Es admirable la falta de respeto que algunos dirigentes políticos muestran ante las decisiones judiciales adversas a sus intereses para centrarse en los hechos y en las pruebas y la facilidad con la que aplauden en cambio cuando les son favorables. Un proceso judicial y una vista oral desarrolladas con todas las garantías procesales para los acusados y una sentencia condenatoria ejemplar no son para estos sectores y dirigentes políticos argumentos suficientes para hacerles desistir de la idea de que, detrás de los atentados, maniobró una mano negra aliada con ETA que conspiró para torcer el resultado de las urnas y arrebatarle al Gobierno saliente el triunfo que ya daba por descontado.
Aquel mismo día, fruto de la torpeza de un Ejecutivo empeñado en ocultar la realidad a los ciudadanos para que los hechos no le pasaran factura en las elecciones, nació la teoría de la conspiración. La alimentó el propio Gobierno en sus inicios y la ha venido apoyando sin muchos escrúpulos durante todos estos años el PP y otros sectores de la derecha española cuando el testigo pasó a los medios de comunicación que la siguen sosteniendo. Hasta hoy mismo, sin ir más lejos, aunque afortunadamente con fuerza muy decreciente y esperemos que terminal.
Así, la instrucción del caso, la evaluación de las pruebas y la vista oral tuvieron que desarrollarse en medio de un clima enrarecido, sembrado de bulos malintencionados y de una inusitada presión mediática sobre el tribunal que, a pesar de todo, dictó una sentencia que nadie ha podido rebatir por mucho que lo hayan intentado y lo sigan intentando aún.

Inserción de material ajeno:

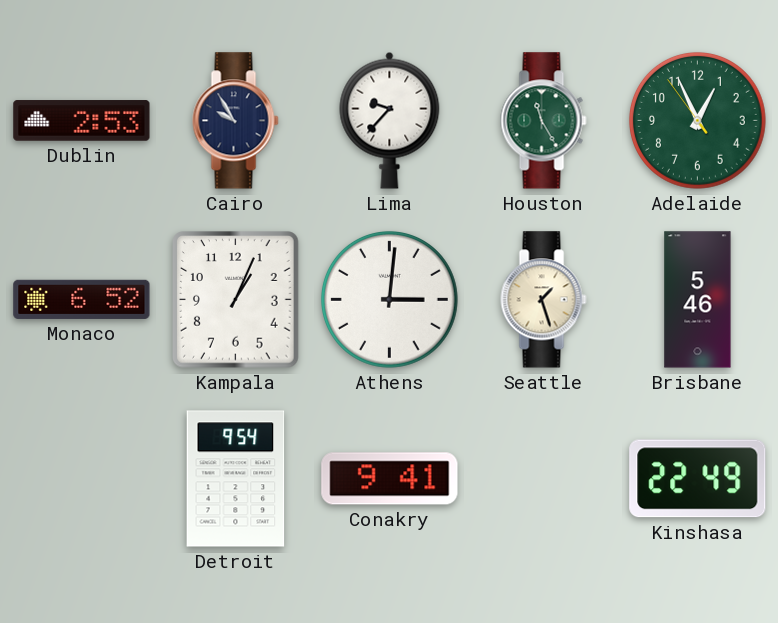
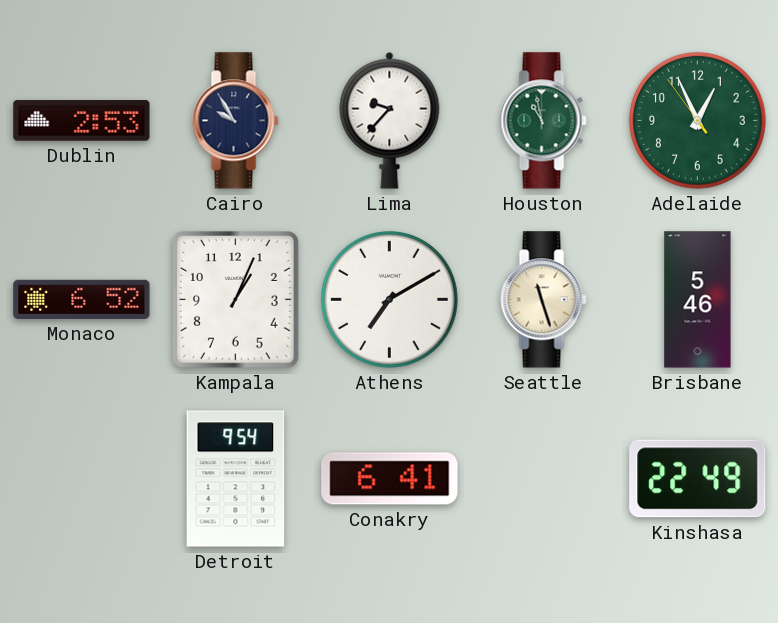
Houston: 11:25 -> 10:58
Athens: 3:01 -> 7:10
Seattle: 1:27 -> 11:27
Conakry: 9:41 -> 6:41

Y en medio las víctimas y sus familiares, a las que no ha habido reparo en utilizar políticamente durante todos estos años e incluso en clasificarlas en función de si comulgaban más o menos con ruedas de molino y, según ese criterio, atenderlas mejor o peor, como si creer más o menos en la conspiración fuera aval y requisito imprescindible para recibir el trato que cualquier víctima de una tragedia de aquellas dimensiones requiere y merece.

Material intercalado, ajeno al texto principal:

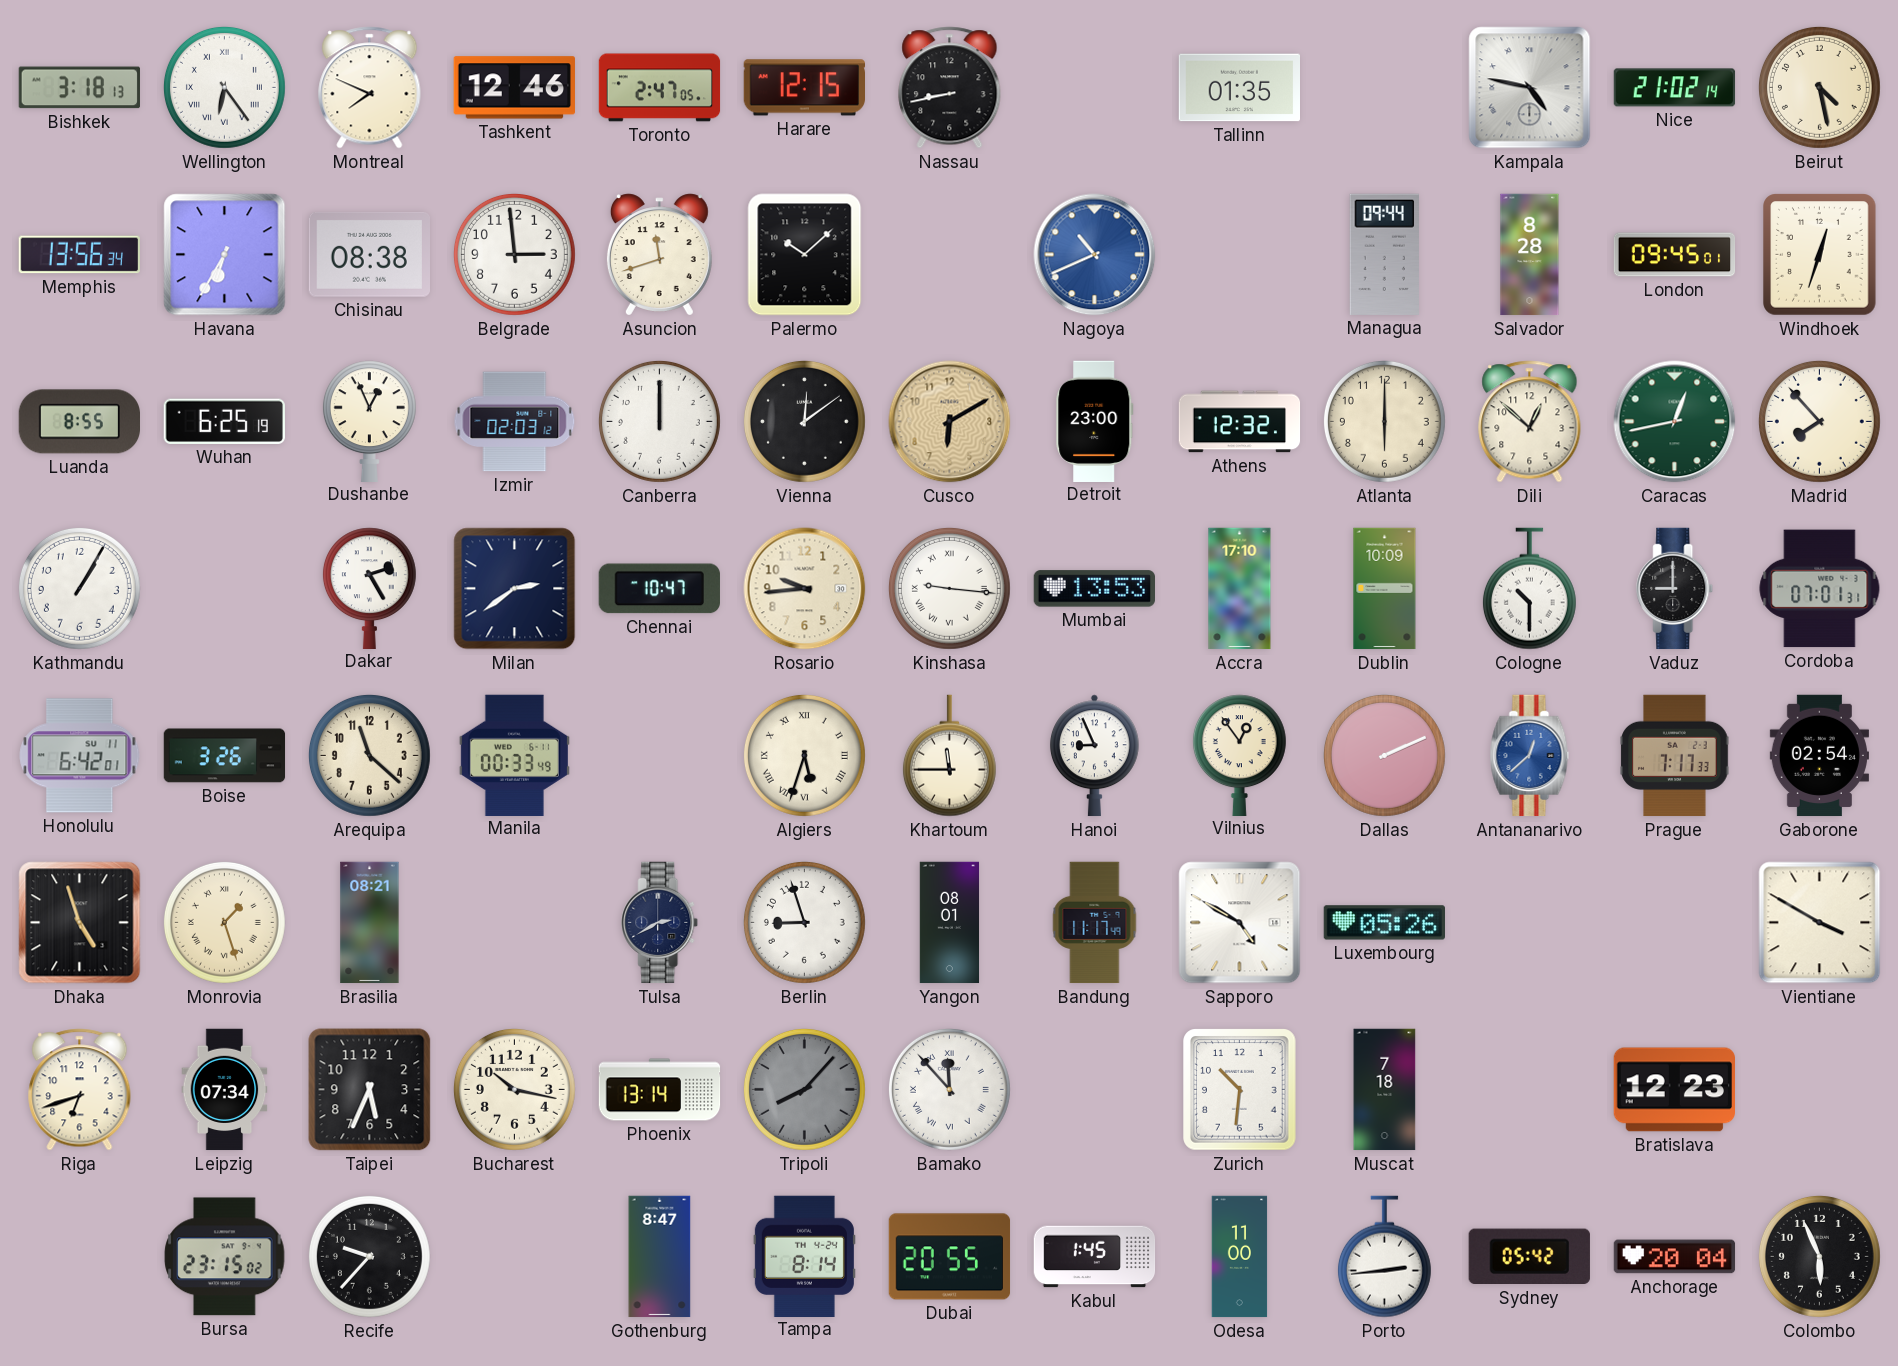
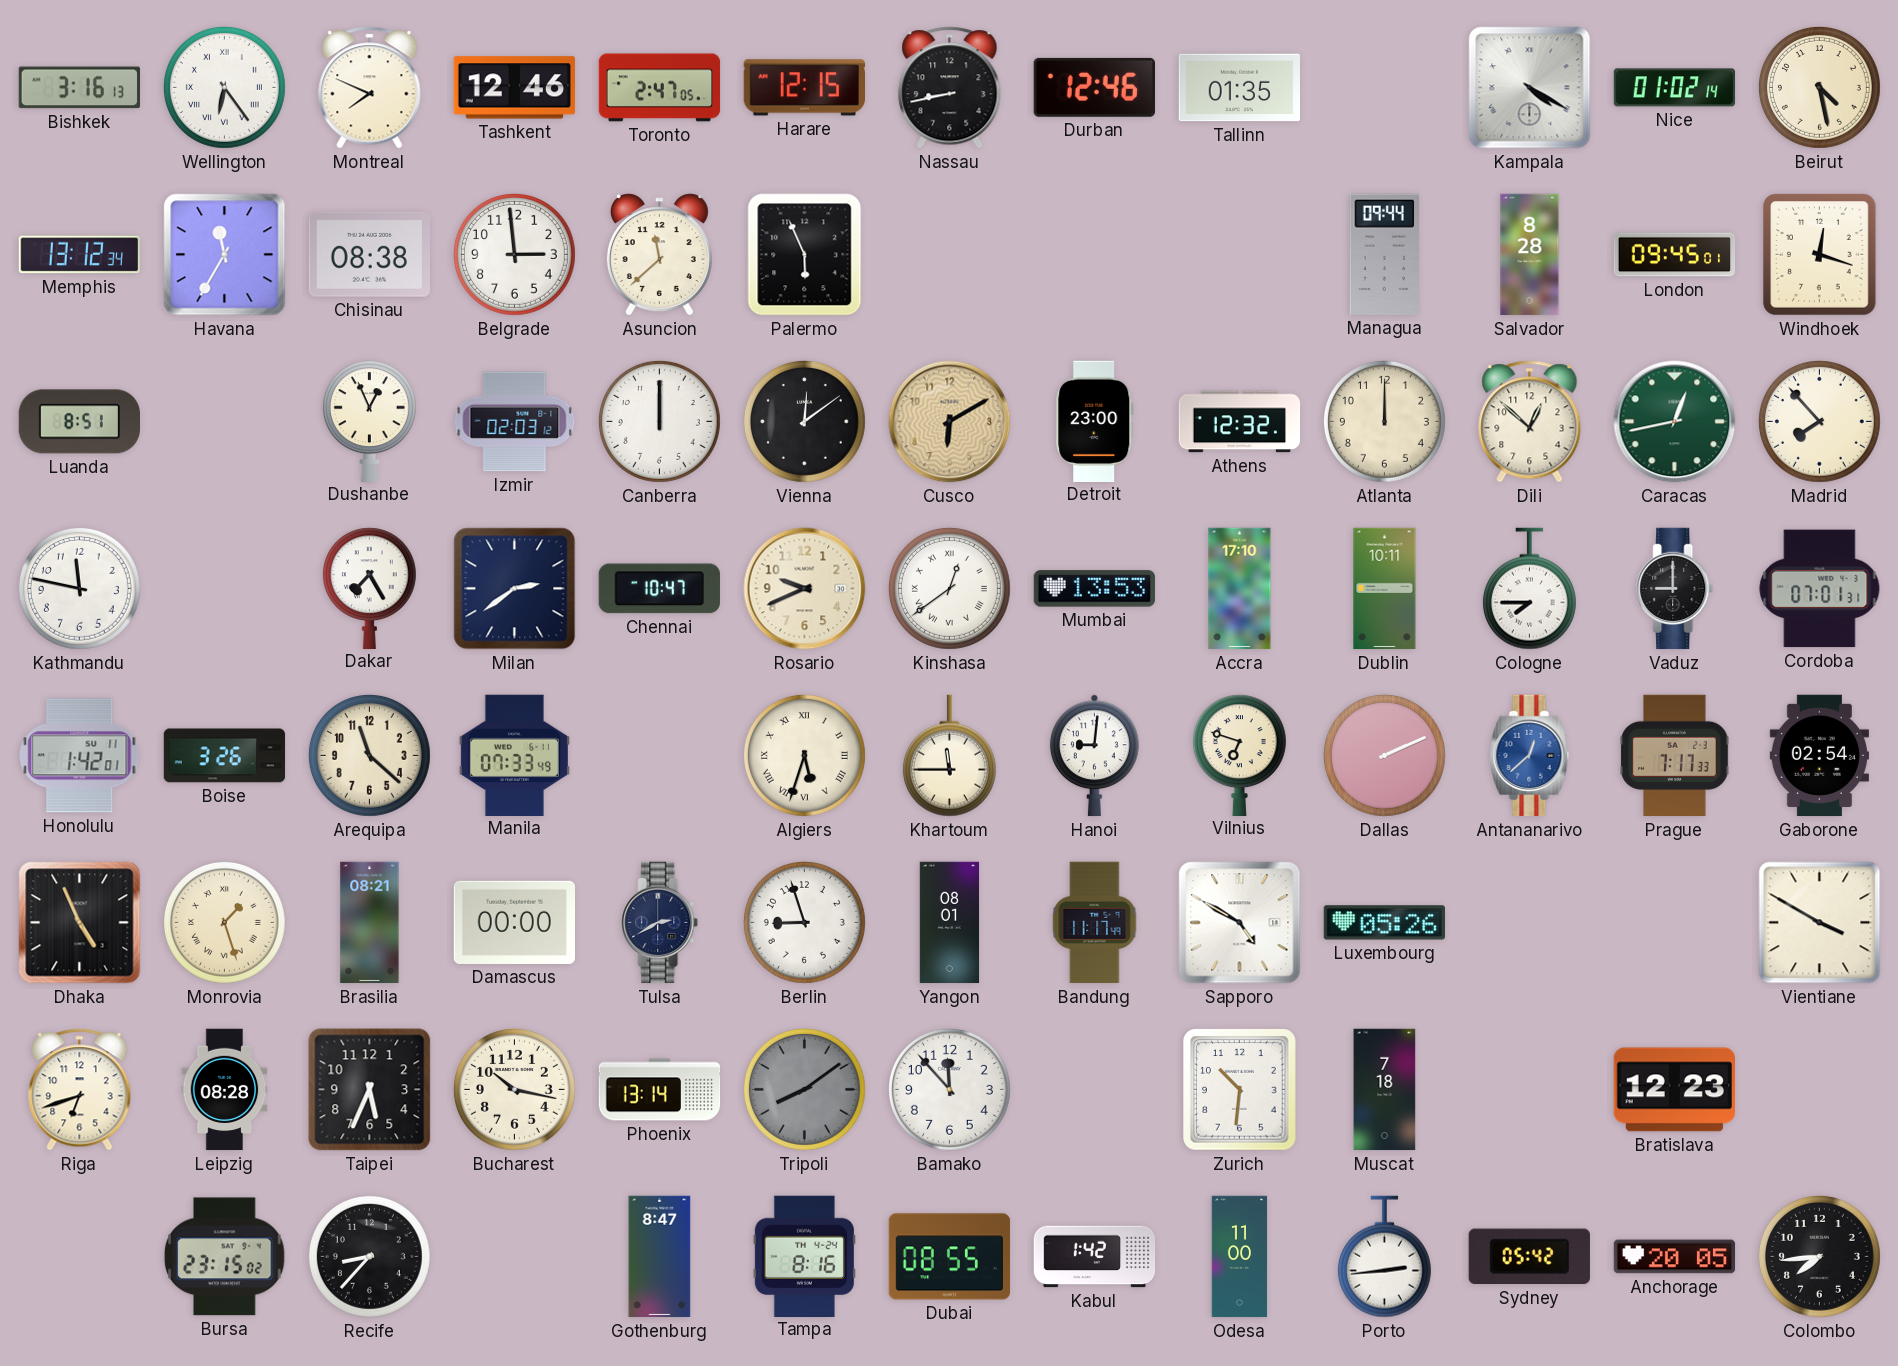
Bishkek: 3:18 -> 3:16
Durban: none -> 12:46
Kampala: 4:47 -> 4:20
Nice: 21:02 -> 01:02
Memphis: 13:56 -> 13:12
Havana: 6:35 -> 11:35
Asuncion: 11:42 -> 11:38
Palermo: 10:08 -> 5:56
Nagoya: 10:41 -> none
Windhoek: 12:33 -> 12:18
Luanda: 8:55 -> 8:51
Wuhan: 6:25 -> none
Atlanta: 6:00 -> 12:00
Kathmandu: 1:05 -> 11:47
Dakar: 2:25 -> 7:25
Rosario: 9:44 -> 9:41
Kinshasa: 9:16 -> 12:39
Dublin: 10:09 -> 10:11
Cologne: 10:30 -> 7:45
Honolulu: 6:42 -> 1:42
Manila: 00:33 -> 07:33
Hanoi: 8:56 -> 9:01
Vilnius: 12:54 -> 6:48
Dhaka: 4:57 -> 4:56
Damascus: none -> 00:00
Leipzig: 07:34 -> 08:28
Tripoli: 8:07 -> 8:09
Bamako numerals: Roman -> Arabic
Recife: 9:37 -> 8:37
Tampa: 8:14 -> 8:16
Dubai: 20:55 -> 08:55
Kabul: 1:45 -> 1:42
Anchorage: 20:04 -> 20:05
Colombo: 5:56 -> 7:44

Ignoro si es un problema congénito de la sociedad española pero lo cierto es que, diez años después de los atentados, no puede seguir el país abierto en canal cada vez que llegan estas fechas porque algunos sectores políticos continúen resistiéndose a aceptar los hechos tal y como fueron y se juzgaron y no como tal vez les hubiera gustado que fueran. El primer paso para acabar con esa obsesión que dura ya una década lo han dado las asociaciones de víctimas que en esta ocasión y por primera vez han conmemorado conjuntamente el aniversario, aunque sus respectivos planteamientos sigan estando distantes. Sería muy saludable para la vida de este país que quienes aún se empeñan en propalar dudas sobre lo ocurrido una fría y trágica mañana de marzo de 2004 en Madrid siguieran su ejemplo.